I got lists of coordinates in the csv file(please click the pic). How should I convert them to polygons in GeoDataFrame?
Below is the coordinates of one polygon and I have thousands rows of this.
[118.103198,24.527338],[118.103224,24.527373],[118.103236,24.527366],[118.103209,24.527331],[118.103198,24.527338]
I tried the following codes:
def bike_fence_format(s):
s = s.replace('[', '').replace(']', '').split(',')
return s
df['FENCE_LOC'] = df['FENCE_LOC'].apply(bike_fence_format)
df['LAT'] = df['FENCE_LOC'].apply(lambda x: x[1::2])
df['LON'] = df['FENCE_LOC'].apply(lambda x: x[::2])
df['geom'] = Polygon(zip(df['LON'].astype(str),df['LAT'].astype(str)))
But I failed in the last step, since df['LON'] returns 'series' not 'string' type. How should I get over this problem? It's better if there is an easier way to achieve my goal.

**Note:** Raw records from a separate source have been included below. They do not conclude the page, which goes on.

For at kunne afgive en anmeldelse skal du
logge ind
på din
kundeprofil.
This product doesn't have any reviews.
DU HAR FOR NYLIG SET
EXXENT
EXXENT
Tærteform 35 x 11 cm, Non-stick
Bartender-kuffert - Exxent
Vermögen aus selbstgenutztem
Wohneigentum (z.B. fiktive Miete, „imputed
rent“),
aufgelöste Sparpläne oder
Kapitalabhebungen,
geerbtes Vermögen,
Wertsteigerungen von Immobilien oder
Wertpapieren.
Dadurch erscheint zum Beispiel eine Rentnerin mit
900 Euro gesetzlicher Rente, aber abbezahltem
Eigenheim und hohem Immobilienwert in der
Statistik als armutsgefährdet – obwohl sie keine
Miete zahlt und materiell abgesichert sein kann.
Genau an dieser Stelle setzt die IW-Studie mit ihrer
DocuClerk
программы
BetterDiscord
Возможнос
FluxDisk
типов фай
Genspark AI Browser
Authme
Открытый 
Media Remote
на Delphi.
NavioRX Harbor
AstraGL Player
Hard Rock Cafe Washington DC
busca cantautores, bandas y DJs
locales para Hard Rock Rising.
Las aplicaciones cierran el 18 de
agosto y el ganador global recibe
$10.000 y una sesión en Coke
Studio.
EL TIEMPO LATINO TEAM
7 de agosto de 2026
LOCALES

Recreated a sample df of what your .csv file would give (depending on how your read it in with .read_csv()).
import pandas as pd
import geopandas as gpd
df = pd.DataFrame({'FENCE_LOC': ['[32250,175889],[33913,180757],[29909,182124],[28246,177257],[32250,175889]',
'[32250,175889],[33913,180757],[29909,182124],[28246,177257],[32250,175889]',
'[32250,175889],[33913,180757],[29909,182124],[28246,177257],[32250,175889]']}, index=[0, 1, 2])

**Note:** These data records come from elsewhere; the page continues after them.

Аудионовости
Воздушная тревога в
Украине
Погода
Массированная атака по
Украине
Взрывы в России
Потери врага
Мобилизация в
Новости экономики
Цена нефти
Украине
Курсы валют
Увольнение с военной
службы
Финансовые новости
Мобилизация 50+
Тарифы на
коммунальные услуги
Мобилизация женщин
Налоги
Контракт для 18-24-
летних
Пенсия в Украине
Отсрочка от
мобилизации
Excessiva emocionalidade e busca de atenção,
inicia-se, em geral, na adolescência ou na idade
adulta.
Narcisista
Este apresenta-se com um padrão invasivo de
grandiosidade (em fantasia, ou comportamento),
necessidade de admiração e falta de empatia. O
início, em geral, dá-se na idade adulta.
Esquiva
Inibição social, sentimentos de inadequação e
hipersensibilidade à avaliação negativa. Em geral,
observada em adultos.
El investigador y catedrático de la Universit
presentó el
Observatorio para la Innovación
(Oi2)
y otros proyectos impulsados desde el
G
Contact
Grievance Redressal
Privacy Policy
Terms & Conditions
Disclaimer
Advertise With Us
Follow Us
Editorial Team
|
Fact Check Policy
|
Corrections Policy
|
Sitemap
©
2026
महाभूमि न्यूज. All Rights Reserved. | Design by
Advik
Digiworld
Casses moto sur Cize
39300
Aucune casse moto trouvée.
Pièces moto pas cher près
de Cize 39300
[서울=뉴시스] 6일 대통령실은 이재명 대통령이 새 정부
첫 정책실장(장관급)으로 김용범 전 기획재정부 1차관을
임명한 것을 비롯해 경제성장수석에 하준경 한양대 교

Modified your function slightly because we want numeric values, not strings
def bike_fence_format(s):
s = s.replace('[', '').replace(']', '').split(',')
s = [float(x) for x in s]
return s
df['FENCE_LOC'] = df['FENCE_LOC'].apply(bike_fence_format)

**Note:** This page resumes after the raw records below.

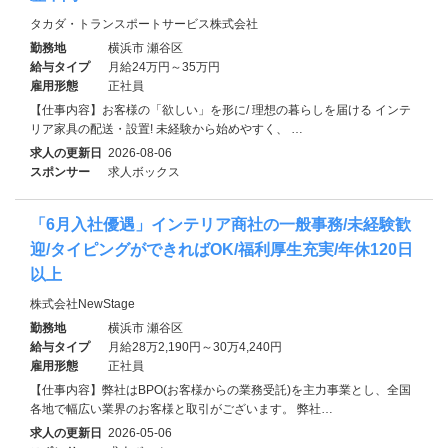
タカダ・トランスポートサービス株式会社
勤務地
横浜市 瀬谷区
給与タイプ
月給24万円～35万円
雇用形態
正社員
【仕事内容】お客様の「欲しい」を形に/ 理想の暮らしを届ける インテ
リア家具の配送・設置! 未経験から始めやすく、 …
求人の更新日
2026-08-06
スポンサー
求人ボックス
「6月入社優遇」インテリア商社の一般事務/未経験歓
迎/タイピングができればOK/福利厚生充実/年休120日
以上
株式会社NewStage
勤務地
横浜市 瀬谷区
給与タイプ
月給28万2,190円～30万4,240円
雇用形態
正社員
【仕事内容】弊社はBPO(お客様からの業務受託)を主力事業とし、全国
各地で幅広い業界のお客様と取引がございます。 弊社…
求人の更新日
2026-05-06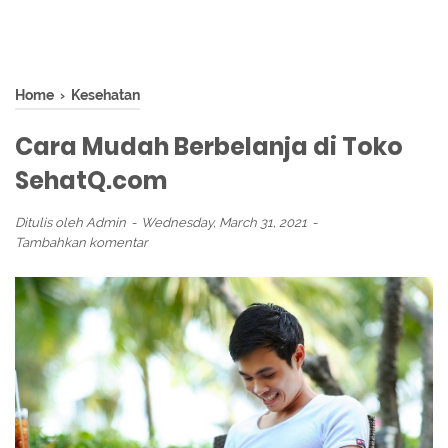
Home
›
Kesehatan
Cara Mudah Berbelanja di Toko
SehatQ.com
Ditulis oleh
Admin
Wednesday, March 31, 2021
Tambahkan komentar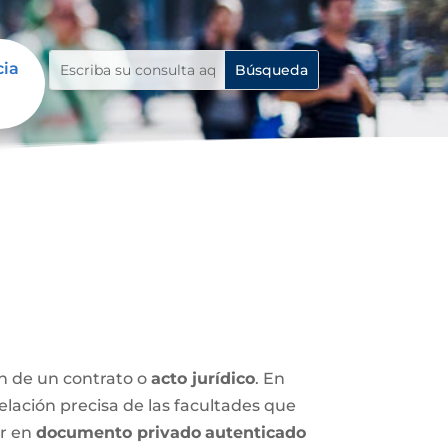
cia
ón de un contrato o
acto jurídico
. En
relación precisa de las facultades que
ar en
documento privado
autenticado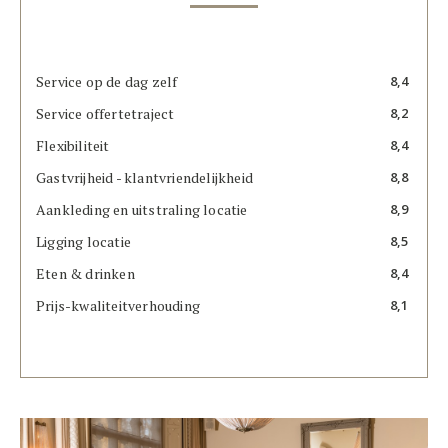
Service op de dag zelf
8,4
Service offertetraject
8,2
Flexibiliteit
8,4
Gastvrijheid - klantvriendelijkheid
8,8
Aankleding en uitstraling locatie
8,9
Ligging locatie
8,5
Eten & drinken
8,4
Prijs-kwaliteitverhouding
8,1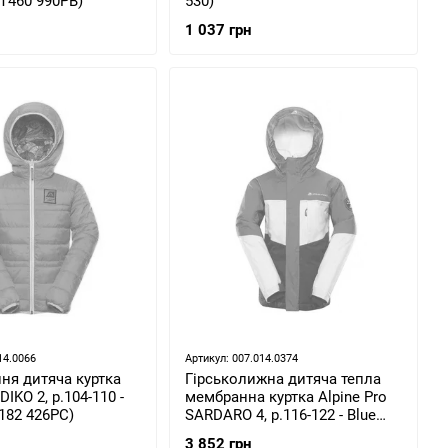
T460 990PB)
530)
1 037 грн
14.0066
Артикул: 007.014.0374
ня дитяча куртка
Гірськолижна дитяча тепла
IDIKO 2, р.104-110 -
мембранна куртка Alpine Pro
182 426PC)
SARDARO 4, р.116-122 - Blue
(KJCU235 653)
3 852 грн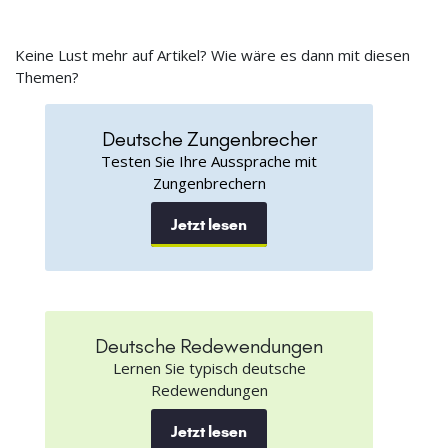
Keine Lust mehr auf Artikel? Wie wäre es dann mit diesen
Themen?
Deutsche Zungenbrecher
Testen Sie Ihre Aussprache mit
Zungenbrechern
Jetzt lesen
Deutsche Redewendungen
Lernen Sie typisch deutsche
Redewendungen
Jetzt lesen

df['LAT'] = df['FENCE_LOC'].apply(lambda x: x[1::2])
df['LON'] = df['FENCE_LOC'].apply(lambda x: x[::2])
We can use some list comprehensions to build a list of Shapely polygons.
geom_list = [(x, y) for x, y in zip(df['LON'],df['LAT'])]
geom_list_2 = [Polygon(tuple(zip(x, y))) for x, y in geom_list]
Finally, we can create a gdf using our list of Shapely polygons.
polygon_gdf = gpd.GeoDataFrame(geometry=geom_list_2)
To make available a small representative dataset similar to what the OP posts as an image, I create this rows of data (sorry for too many decimal digits):
[[-2247824.100899419,-4996167.43201861],[-2247824.100899419,-4996067.43201861],[-2247724.100899419,-4996067.43201861],[-2247724.100899419,-4996167.43201861],[-2247824.100899419,-4996167.43201861]]
[[-2247724.100899419,-4996167.43201861],[-2247724.100899419,-4996067.43201861],[-2247624.100899419,-4996067.43201861],[-2247624.100899419,-4996167.43201861],[-2247724.100899419,-4996167.43201861]]
[[-2247624.100899419,-4996167.43201861],[-2247624.100899419,-4996067.43201861],[-2247524.100899419,-4996067.43201861],[-2247524.100899419,-4996167.43201861],[-2247624.100899419,-4996167.43201861]]
[[-2247824.100899419,-4996067.43201861],[-2247824.100899419,-4995967.43201861],[-2247724.100899419,-4995967.43201861],[-2247724.100899419,-4996067.43201861],[-2247824.100899419,-4996067.43201861]]
[[-2247724.100899419,-4996067.43201861],[-2247724.100899419,-4995967.43201861],[-2247624.100899419,-4995967.43201861],[-2247624.100899419,-4996067.43201861],[-2247724.100899419,-4996067.43201861]]
[[-2247624.100899419,-4996067.43201861],[-2247624.100899419,-4995967.43201861],[-2247524.100899419,-4995967.43201861],[-2247524.100899419,-4996067.43201861],[-2247624.100899419,-4996067.43201861]]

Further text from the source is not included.